Our Legislature should debate and pass enabling legislation, and our traffic engineers should prioritize and put into place this method. Then the all-too-few cop cars behind bushes watching a radar screen all day can be reassigned to burglaries, assaults, and worse. Are we serious about crime or not?

PETE MARVIN

Little Rock

Warning system ills

Once again Friday afternoon's storms showed just how antiquated our tornado warning system is in Little Rock. The possible tornado was basically south of the city and moving to the east. But sirens unnecessarily sounded in far west Little Rock.

Why can't we get a system that can be directed to only the areas most threatened? This has been a problem for years.

MICHAEL C. McKINNEY

Little Rock

Law won't benefit all

During public discussions of the LEARNS Act, some government officials have offered only one reason for supporting the Education Freedom Accounts (the vouchers program). That reason: It increases the ability of parents to choose a school for their children. That is true, for vouchers will reduce the costs for students that attend private schools or have home schooling, but another result will be public schools will lose both students and dollars from their budgets. However, the fixed costs for operating public schools will still be there.

There are 11 counties (Pulaski, Washington, Benton, Sebastian, Faulkner, White, Saline, Craighead, Garland, Phillips, and Crittenden, in that order) that contain more that 75 percent of our private school students, and 30 counties with no private schools. The reason there are no private schools in those counties is the private school market requires people, dollars, and density.

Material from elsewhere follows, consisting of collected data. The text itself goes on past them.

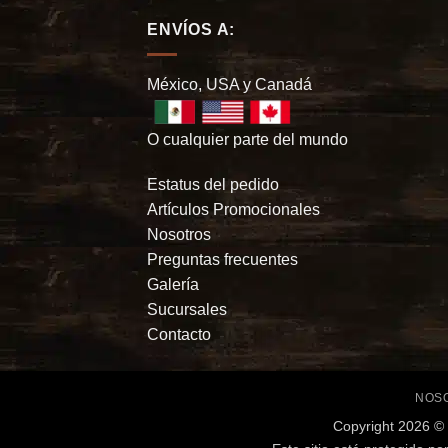
ENVÍOS A:
México, USA y Canadá
O cualquier parte del mundo
Estatus del pedido
Artículos Promocionales
Nosotros
Preguntas frecuentes
Galería
Sucursales
Contacto
NOS
Copyright
2026 ©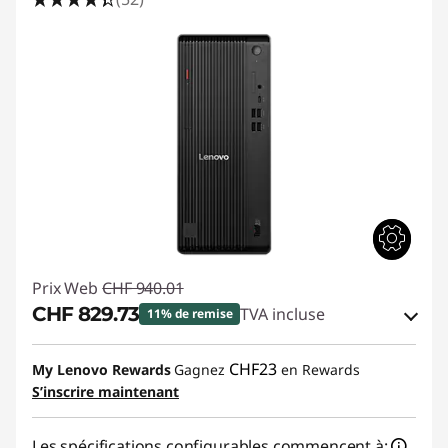
d
e
b
u
r
e
a
Prix Web
CHF 940.01
u
CHF 829.73
TVA incluse
11% de remise
p
Bons de réduction en ligne :
-CHF 110.28
CHF23
My Lenovo Rewards
Gagnez
en Rewards
o
S’inscrire maintenant
Code de réduction :
THINKDEAL
u
Les spécifications configurables commencent à:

Those requirements don't exist in the needed amounts in those 30 counties for, as an example, those 11 counties have an average per capita income $16,000 greater than the no-schools counties.

Vouchers will result in none of the intended benefits of LEARNS to students in 40 percent of our counties, for there are not now, and will likely not be, a private school there. Thus, that part of LEARNS will not benefit a large portion of Arkansas families. At the same time, the teacher-pay provisions of LEARNS will increase the costs of private schools so the vouchers will be less valuable to the families that do use them.

It is likely a majority of any future increases in private-school enrollments will occur in the same counties where schools exist today. If that is what happens, vouchers will result in draining tax dollars from rural, less prosperous counties to pass on to counties with higher levels of wealth.